Dès 1968, ses textes de critique, de l’observation et de conversation sont publié dans plusieurs journaux et magazines comme Milliyet Sanat, Soyut, Somut, Türk Dili, Yeni Gündem, Sanat Dünyamız,Söz, Güneş, Cumhuriyet, Vizyon, Kapris, Çalıntı et Album. Depuis 1987 elle est l’instructeur à l’Université de Boğaziçi et l’organisatrice des Concerts de Albert Long Hall. Depuis 1991, elle l’écrivaine de musique constante du journal Cumhuriyet. Elle est marié avec Prof. Dr. Eyüp Ilyasoğlu et elle a une fille qui s’appelle Ekin.

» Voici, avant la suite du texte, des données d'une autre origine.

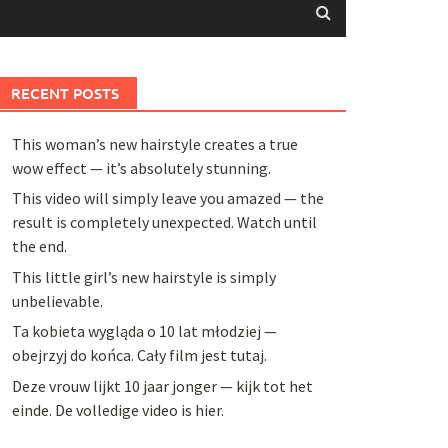
RECENT POSTS
This woman’s new hairstyle creates a true
wow effect — it’s absolutely stunning.
This video will simply leave you amazed — the
result is completely unexpected. Watch until
the end.
This little girl’s new hairstyle is simply
unbelievable.
Ta kobieta wygląda o 10 lat młodziej —
obejrzyj do końca. Cały film jest tutaj.
Deze vrouw lijkt 10 jaar jonger — kijk tot het
einde. De volledige video is hier.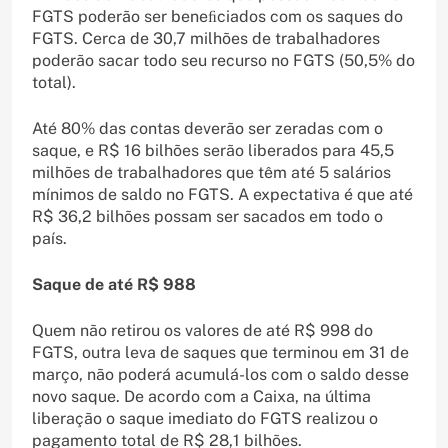
FGTS poderão ser beneﬁciados com os saques do
FGTS. Cerca de 30,7 milhões de trabalhadores
poderão sacar todo seu recurso no FGTS (50,5% do
total).
Até 80% das contas deverão ser zeradas com o
saque, e R$ 16 bilhões serão liberados para 45,5
milhões de trabalhadores que têm até 5 salários
mínimos de saldo no FGTS. A expectativa é que até
R$ 36,2 bilhões possam ser sacados em todo o
país.
Saque de até R$ 988
Quem não retirou os valores de até R$ 998 do
FGTS, outra leva de saques que terminou em 31 de
março, não poderá acumulá-los com o saldo desse
novo saque. De acordo com a Caixa, na última
liberação o saque imediato do FGTS realizou o
pagamento total de R$ 28,1 bilhões.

Appart des programmes de radio et de télévision, elle a été conseillant de musique du programme Il y a l’Art dans l’Agenda. Ilyasoğlu a donné des présentations sur l’histoire de la musique et sur la relation entre la musique et la littérature dans quelques conférences. Les sujets de ses présentations sont Le Passé et le Présent de La Musique avec les Exemples, La Relation de la Poésie avec la Musique, l’Interaction dans l’Art pendant l’Histoire, Notre Musique Moderne, L’Education de Musique, Les Genres de Musique en Turquie, Modernisme, La Musique Moderne de la Turquie, Sur Mozart et Les Portraits des Femmes qui Travaillent. Les travaux d’Ilyasoğlu ont tiré l’attention de la presse étrangère. Dans 135ieme numéro du magazine Français Le Monde Musique, publié en 1990, l’étude d’Ilyasoğlu sur La Musique Moderne Turque a pris une place. Appart de ses livres d’études qu’elle a écrit sur Cemal Reşit Rey, İlhan Usmanbaş et Necil Kazım Aksel, elle a écrit des textes sur les premières sonorisations des œuvres : Suçlu Plak (Le disque coupable) d’ılhan Mimaroğlu, Anadolu (Anatolie) d’Aydın Esen, Sümela d’Ali Darmar, Les Inspirations de La Nouvelle Generations en Musique de Doğu Duyal et d’Atlığ Önder, Atasal de Mete Sakpınar, Les Variations d’Orchestre d’Hasan Uçarsu, Concerto Lirique de Cengiz Tanç, Concerto de Violon de Sıdıka Özdil, Symphonie No :3 de Kamran İnce, Prelude d’Ipek Tongur et Le Concerto de Trombone de Betin Güneş.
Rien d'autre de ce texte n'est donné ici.